Hosea Weaver Rodgers (December 25, 1921 – April 9, 2001) was an American professional football fullback who played for the Los Angeles Dons of the All-America Football Conference (AAFC). He played college football for the Alabama Crimson Tide and North Carolina Tar Heels, and was selected by the New York Giants in the third round of the 1946 NFL draft.

==Early life==
Hosea Weaver Rodgers was born on December 25, 1921, in Brewton, Alabama. He played high school football at T. R. Miller High School in Brewton, earning All-Southern honors as a senior.

==College career==
In 1942, Rodgers enrolled at the University of Alabama to play college football for the Crimson Tide. He was the only freshman on the varsity team during the 1942 season. He recorded three carries for a 26.6-yard average and one punt return for 29 yards. Rodgers was the first freshman in school history to make a bowl game trip (the 1943 Orange Bowl against Boston College). He replicated Boston College fullback Mike Holovak during practices.

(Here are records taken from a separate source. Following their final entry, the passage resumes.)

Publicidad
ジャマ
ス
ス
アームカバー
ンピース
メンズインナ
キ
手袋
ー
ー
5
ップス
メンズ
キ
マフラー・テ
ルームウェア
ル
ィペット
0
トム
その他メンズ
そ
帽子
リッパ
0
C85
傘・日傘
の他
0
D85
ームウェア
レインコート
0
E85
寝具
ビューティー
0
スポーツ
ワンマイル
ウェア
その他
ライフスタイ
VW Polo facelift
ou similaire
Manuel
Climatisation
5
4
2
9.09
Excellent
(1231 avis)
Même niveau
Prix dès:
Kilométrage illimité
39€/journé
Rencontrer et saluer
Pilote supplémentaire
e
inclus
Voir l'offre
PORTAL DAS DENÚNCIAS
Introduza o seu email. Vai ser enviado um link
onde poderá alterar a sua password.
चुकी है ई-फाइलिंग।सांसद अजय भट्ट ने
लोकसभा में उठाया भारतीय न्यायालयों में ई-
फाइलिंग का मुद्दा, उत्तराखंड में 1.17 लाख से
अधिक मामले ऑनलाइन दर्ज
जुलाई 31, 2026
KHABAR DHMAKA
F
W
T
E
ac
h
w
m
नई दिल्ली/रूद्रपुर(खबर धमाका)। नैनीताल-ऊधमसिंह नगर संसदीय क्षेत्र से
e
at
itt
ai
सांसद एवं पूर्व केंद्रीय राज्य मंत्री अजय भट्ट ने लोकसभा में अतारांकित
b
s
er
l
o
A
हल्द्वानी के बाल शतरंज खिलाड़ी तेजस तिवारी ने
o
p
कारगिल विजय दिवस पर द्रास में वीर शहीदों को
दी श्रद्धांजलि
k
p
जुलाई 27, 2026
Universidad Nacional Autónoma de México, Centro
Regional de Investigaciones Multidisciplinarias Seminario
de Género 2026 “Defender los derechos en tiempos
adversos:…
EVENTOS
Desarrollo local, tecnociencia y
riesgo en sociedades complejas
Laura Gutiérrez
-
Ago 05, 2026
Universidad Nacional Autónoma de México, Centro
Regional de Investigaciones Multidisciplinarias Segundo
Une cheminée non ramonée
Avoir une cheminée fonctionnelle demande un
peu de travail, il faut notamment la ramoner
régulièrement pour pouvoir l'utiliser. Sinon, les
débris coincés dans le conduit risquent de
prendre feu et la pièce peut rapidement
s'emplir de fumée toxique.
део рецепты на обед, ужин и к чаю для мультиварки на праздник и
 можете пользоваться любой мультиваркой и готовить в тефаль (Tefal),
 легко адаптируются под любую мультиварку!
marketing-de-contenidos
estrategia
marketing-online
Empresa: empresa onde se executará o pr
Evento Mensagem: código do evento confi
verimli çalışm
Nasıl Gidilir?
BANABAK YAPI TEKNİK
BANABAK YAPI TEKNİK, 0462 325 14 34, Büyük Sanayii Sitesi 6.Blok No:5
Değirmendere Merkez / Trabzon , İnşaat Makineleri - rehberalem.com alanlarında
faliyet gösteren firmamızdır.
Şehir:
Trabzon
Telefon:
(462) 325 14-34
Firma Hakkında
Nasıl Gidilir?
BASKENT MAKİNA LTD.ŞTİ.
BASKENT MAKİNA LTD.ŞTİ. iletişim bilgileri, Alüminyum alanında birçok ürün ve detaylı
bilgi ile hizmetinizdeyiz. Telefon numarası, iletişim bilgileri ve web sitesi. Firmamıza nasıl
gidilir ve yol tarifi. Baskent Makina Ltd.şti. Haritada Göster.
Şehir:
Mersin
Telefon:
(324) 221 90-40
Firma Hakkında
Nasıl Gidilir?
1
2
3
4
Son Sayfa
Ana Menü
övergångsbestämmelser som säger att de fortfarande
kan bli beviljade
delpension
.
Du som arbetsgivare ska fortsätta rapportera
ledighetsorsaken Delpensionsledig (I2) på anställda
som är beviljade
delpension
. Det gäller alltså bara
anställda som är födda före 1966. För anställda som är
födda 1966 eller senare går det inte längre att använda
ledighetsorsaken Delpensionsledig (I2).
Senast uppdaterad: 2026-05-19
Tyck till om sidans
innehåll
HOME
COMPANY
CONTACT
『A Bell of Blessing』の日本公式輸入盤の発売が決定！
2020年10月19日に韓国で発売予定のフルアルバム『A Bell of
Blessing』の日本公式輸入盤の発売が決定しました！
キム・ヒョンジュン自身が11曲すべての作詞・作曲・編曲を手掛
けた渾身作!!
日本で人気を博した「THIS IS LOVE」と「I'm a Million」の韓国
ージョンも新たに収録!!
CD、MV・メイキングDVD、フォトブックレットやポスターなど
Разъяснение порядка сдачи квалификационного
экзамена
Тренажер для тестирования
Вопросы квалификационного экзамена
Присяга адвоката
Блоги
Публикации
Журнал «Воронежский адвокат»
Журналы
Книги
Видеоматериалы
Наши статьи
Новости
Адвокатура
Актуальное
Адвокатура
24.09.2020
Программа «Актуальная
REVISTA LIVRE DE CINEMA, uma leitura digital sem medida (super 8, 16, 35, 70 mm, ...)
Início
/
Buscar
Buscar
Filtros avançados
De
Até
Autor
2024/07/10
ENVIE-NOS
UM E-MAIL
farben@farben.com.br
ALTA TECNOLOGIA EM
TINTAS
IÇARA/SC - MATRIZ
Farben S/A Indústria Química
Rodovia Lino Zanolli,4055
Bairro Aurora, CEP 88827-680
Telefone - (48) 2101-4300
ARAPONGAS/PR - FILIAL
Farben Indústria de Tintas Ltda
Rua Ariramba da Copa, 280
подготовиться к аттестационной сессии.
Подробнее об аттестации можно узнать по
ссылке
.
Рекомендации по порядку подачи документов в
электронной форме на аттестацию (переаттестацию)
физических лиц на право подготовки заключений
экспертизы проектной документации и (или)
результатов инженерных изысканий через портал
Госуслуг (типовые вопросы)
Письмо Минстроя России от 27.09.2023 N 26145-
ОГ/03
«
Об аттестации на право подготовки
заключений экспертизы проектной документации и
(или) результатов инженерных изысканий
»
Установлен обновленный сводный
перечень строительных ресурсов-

In 1943, Rodgers transferred to the University of North Carolina (UNC) to play for the Tar Heels. He rushed 83 times for a team-leading 461 yards and five touchdowns during the 1943 season, earning Associated Press (AP) first-team all-Southern Conference honors. He served in the United States Marine Corps during World War II. Rodgers returned to UNC, where he was a three-year letterman from 1946 to 1948. He was named AP third-team All-Southern Conference in 1946 and AP second-team All-Southern Conference in 1948. He was also a team captain in 1948.

==Professional career==
Rodgers was selected by the New York Giants in the third round, with the 20th overall pick, of the 1946 NFL draft. On December 21, 1948, he was selected by the Los Angeles Dons in the third round, with the 18th overall pick, of the 1949 AAFC draft. Rodgers signed with the Dons on January 17, 1949. He played in all 12 games, starting nine, for Los Angeles during the 1949 season, recording 131	carries for 494 yards and five touchdowns while also catching seven passes for 97 yards. He led the team in all three rushing categories.

On June 2, 1950, Rodgers was selected by the Philadelphia Eagles in the sixth round, with the 84th overall pick, of the 1950 AAFC dispersal draft. In August 1950, he left Eagles' training camp to rejoin the Marine Corps. He played on a service team while in the military.

==Personal life==
Rodgers graduated from UNC with a geology degree. He worked at the Container Corporation of America for 28 years. On April 9, 2001, Rodgers died at his home in Brewton.